### WORK TO BE COMPLETED:
Your reply should be made up of every line in the records below that holds the string "town".

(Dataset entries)
----------

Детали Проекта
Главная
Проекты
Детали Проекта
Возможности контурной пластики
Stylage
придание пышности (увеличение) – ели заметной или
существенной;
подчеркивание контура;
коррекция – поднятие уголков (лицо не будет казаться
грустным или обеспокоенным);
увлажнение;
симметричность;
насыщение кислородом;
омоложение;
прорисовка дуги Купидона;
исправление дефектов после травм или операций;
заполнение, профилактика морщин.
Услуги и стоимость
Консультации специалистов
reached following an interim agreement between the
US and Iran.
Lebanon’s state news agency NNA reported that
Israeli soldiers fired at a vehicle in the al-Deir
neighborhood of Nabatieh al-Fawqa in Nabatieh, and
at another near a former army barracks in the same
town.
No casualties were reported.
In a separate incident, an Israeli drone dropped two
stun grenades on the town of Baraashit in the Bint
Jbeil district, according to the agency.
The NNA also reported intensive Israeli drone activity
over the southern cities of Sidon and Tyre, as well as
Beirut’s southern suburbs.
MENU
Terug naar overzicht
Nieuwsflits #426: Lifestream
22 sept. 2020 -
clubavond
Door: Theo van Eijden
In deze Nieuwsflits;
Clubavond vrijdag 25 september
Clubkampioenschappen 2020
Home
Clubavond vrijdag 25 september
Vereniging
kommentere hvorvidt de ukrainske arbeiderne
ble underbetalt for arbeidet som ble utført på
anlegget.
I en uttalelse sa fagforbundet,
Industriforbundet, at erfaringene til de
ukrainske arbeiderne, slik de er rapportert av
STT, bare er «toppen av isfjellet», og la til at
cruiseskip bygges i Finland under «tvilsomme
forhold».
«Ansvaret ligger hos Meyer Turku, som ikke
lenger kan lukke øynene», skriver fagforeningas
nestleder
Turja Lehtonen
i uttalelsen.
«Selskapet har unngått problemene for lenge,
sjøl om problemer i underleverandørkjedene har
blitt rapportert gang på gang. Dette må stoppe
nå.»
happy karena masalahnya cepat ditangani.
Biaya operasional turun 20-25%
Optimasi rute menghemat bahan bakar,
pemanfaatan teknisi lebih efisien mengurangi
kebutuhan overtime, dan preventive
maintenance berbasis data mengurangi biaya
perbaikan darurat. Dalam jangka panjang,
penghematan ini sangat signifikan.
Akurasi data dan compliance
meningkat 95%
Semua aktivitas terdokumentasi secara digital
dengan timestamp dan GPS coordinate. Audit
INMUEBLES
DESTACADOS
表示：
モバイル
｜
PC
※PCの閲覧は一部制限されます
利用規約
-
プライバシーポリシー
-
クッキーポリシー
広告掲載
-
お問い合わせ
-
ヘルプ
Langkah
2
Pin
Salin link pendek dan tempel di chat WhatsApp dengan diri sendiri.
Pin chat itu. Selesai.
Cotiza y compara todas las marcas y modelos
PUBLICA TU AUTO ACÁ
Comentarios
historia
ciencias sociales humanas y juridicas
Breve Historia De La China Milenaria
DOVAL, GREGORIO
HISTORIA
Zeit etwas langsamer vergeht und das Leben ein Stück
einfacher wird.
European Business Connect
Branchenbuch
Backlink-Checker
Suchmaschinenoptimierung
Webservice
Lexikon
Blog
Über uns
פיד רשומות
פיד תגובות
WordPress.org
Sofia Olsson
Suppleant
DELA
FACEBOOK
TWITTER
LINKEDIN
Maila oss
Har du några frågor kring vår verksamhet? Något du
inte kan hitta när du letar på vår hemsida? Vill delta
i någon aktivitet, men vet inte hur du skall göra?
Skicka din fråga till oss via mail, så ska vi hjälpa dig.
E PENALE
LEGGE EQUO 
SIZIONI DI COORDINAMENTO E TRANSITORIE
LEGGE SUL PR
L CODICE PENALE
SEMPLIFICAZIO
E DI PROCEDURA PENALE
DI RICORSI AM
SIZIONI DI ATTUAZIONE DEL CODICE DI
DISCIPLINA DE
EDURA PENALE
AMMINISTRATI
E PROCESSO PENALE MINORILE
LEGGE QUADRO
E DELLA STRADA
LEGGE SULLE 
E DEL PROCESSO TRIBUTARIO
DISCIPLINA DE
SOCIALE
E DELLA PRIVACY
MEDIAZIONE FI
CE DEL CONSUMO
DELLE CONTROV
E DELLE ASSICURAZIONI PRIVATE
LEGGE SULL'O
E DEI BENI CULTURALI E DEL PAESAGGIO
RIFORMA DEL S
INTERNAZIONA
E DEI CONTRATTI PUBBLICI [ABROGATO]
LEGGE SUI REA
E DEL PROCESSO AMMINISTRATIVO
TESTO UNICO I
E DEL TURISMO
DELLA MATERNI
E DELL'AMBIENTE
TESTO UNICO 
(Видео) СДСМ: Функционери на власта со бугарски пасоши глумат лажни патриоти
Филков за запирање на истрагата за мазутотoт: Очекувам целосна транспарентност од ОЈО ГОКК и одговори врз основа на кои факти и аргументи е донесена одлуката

----------

### SOLUTION FOR THIS EXERCISE:
town.
stun grenades on the town of Baraashit in the Bint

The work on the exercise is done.